In the figure 6 is a block diagram of an arrangement for Control or regulation of the gas generation, the gas processing and the use of the gas in a carburizing furnace. The carburizing furnace 41 receives carburizing gas from a gas generator 42, which is fed to the furnace 41 through assemblies 43 and 44 is supplied for drying and cleaning the gas. As already mentioned, hydrocarbons are used as fuels in the gas generator 42 burned, and the combustion products are supplied to the carburizing furnace 41 through the gas dryer and the purification equipment. To increase the combustion of the hydrocarbons control, a flow rate measuring device and control valves are provided, which are combined in block 45. These components of the arrangement are controlled by a digital process computer. In addition, the gas dryer 43 is also controlled by the computer 12. A conventional moisture meter and a controller, which are combined in block 46, are provided for this purpose. aside from that the gas cleaning system 44 is also monitored by the computer 12 via a known controller 47. At the outlets of the gas generator 42, the dryer 43 and the cleaning system 44 is the oxygen partial pressure measured by the measuring units 48, 49 and 51. The measuring units 48, 49 and 51 are the newly available ones Provided oxygen sensors with which the equilibrium partial pressure of the oxygen in the gas is measured after each step,

ORIGINAL

from which we can determine the carbon potential of the carburizing gas which is supplied to the Karburierungsofen ^1H. In addition, an arrangement 52 for determining the gas composition and the temperature in the carburizing furnace ¹ M is provided, which feeds the data on these variables to the computer 12. At the same time, with the arrangement 52 via the computer 12, the temperature in the carburizing furnace ^ l is regulated in the usual way.

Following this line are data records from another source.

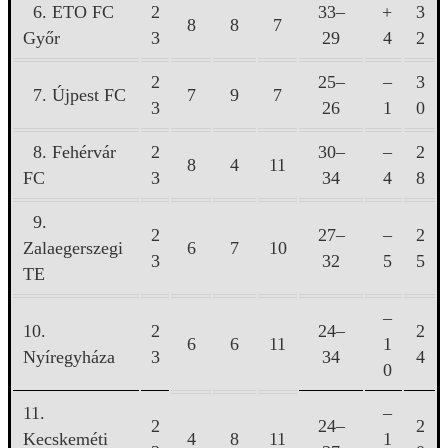
6. ETO FC
2
33–
+
3
8
8
7
Győr
3
29
4
2
2
25–
–
3
7. Újpest FC
7
9
7
3
26
1
0
8. Fehérvár
2
30–
–
2
8
4
11
FC
3
34
4
8
9.
2
27–
–
2
Zalaegerszegi
6
7
10
3
32
5
5
TE
–
10.
2
24–
2
6
6
11
1
Nyíregyháza
3
34
4
0
11.
–
2
24–
2
Kecskeméti
4
8
11
1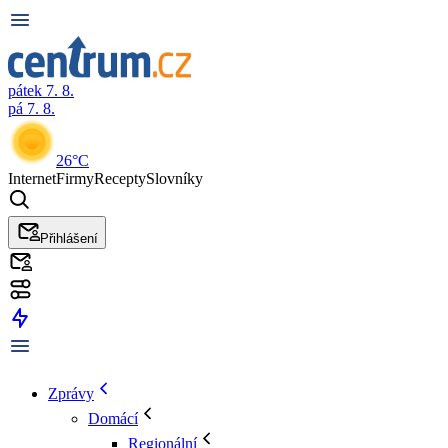
pátek 7. 8.
pá 7. 8.
26°C
Internet
Firmy
Recepty
Slovníky
Přihlášení
Zprávy
Domácí
Regionální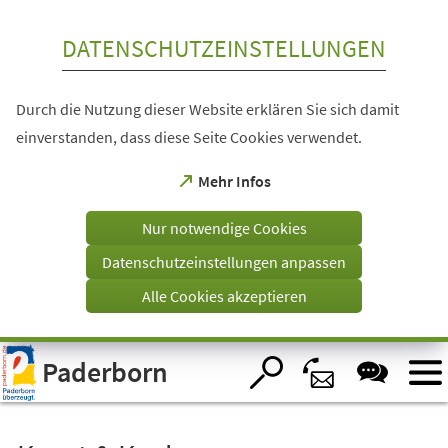
Inhalt anspringen
DATENSCHUTZEINSTELLUNGEN
Durch die Nutzung dieser Website erklären Sie sich damit
einverstanden, dass diese Seite Cookies verwendet.
(Öffnet
Mehr Infos
in
einem
Nur notwendige Cookies
neuen
Tab)
Datenschutzeinstellungen anpassen
Alle Cookies akzeptieren
Visuelle
Paderborn
Assistenzsoftware
öffnen.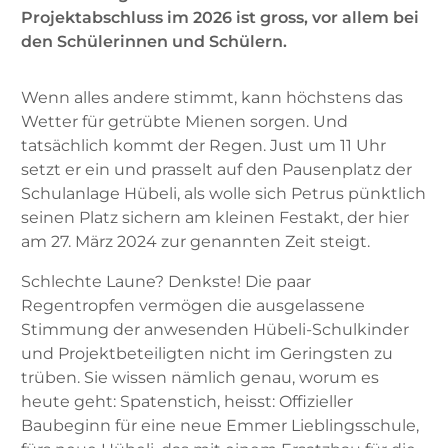
Projektabschluss im 2026 ist gross, vor allem bei
den Schülerinnen und Schülern.
Wenn alles andere stimmt, kann höchstens das
Wetter für getrübte Mienen sorgen. Und
tatsächlich kommt der Regen. Just um 11 Uhr
setzt er ein und prasselt auf den Pausenplatz der
Schulanlage Hübeli, als wolle sich Petrus pünktlich
seinen Platz sichern am kleinen Festakt, der hier
am 27. März 2024 zur genannten Zeit steigt.
Schlechte Laune? Denkste! Die paar
Regentropfen vermögen die ausgelassene
Stimmung der anwesenden Hübeli-Schulkinder
und Projektbeteiligten nicht im Geringsten zu
trüben. Sie wissen nämlich genau, worum es
heute geht: Spatenstich, heisst: Offizieller
Baubeginn für eine neue Emmer Lieblingsschule,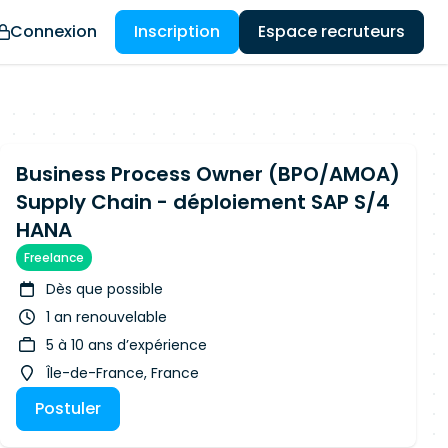
Connexion
Inscription
Espace recruteurs
Business Process Owner (BPO/AMOA)
Supply Chain - déploiement SAP S/4
HANA
Freelance
Dès que possible
1 an renouvelable
5 à 10 ans d’expérience
Île-de-France, France
Postuler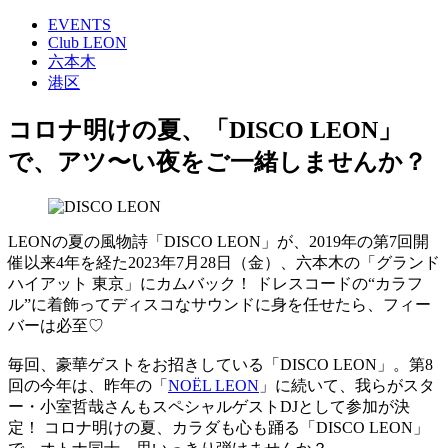
EVENTS
Club LEON
六本木
港区
コロナ明けの夏、「DISCO LEON」
で、アツ〜い夜をご一緒しませんか？
LEONの夏の風物詩「DISCO LEON」が、2019年の第7回開
催以来4年を経た2023年7月28日（金）、六本木の「グランド
ハイアット 東京」にカムバック！ ドレスコードの“カラフ
ル”に着飾ってディスコなサウンドに身を任せたら、フィー
バーは必至♡
毎回、豪華ゲストをお招きしている「DISCO LEON」。第8
回の今年は、昨年の「
NOËL LEON
」に続いて、我らがスタ
ー・小室哲哉さんもスペシャルゲストDJとして参加が決
定！ コロナ明けの夏、カラダも心も踊る「DISCO LEON」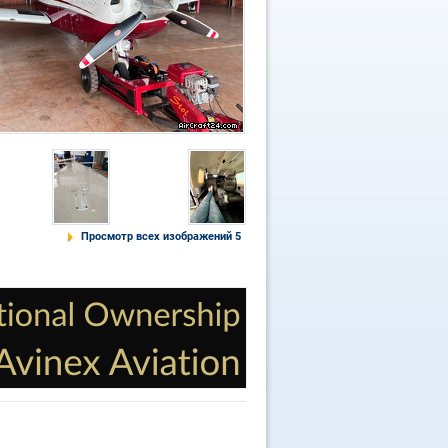
Просмотр всех изображений 5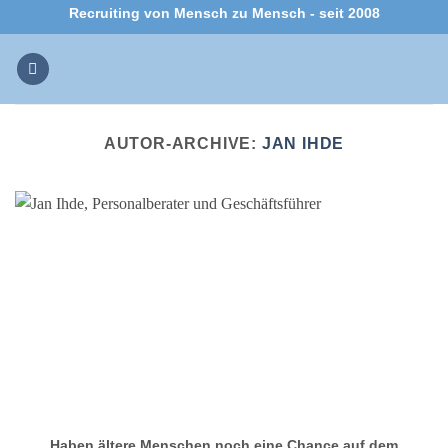
Zum
Recruiting von Mensch zu Mensch - seit 2008
Inhalt
springen
AUTOR-ARCHIVE:
JAN IHDE
Haben ältere Menschen noch eine Chance auf dem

The arrangement according to FIG. 6 is used for the carburizing furnace 4l carburizing gas with a certain carbon potential to generate and control. For this purpose, the equilibrium partial pressure the oxygen measured at the outlet of each stage, which is required for the generation of the carburizing gas, and each stage is controlled to optimize the carbon potential of the carburizing gas. The occurring here

~ 12 ~ 20

Oxygen partial pressures can be anywhere from 10 to 10 atmospheres, and so are the newly available oxygen sensors particularly well suited for use in the arrangement according to FIG.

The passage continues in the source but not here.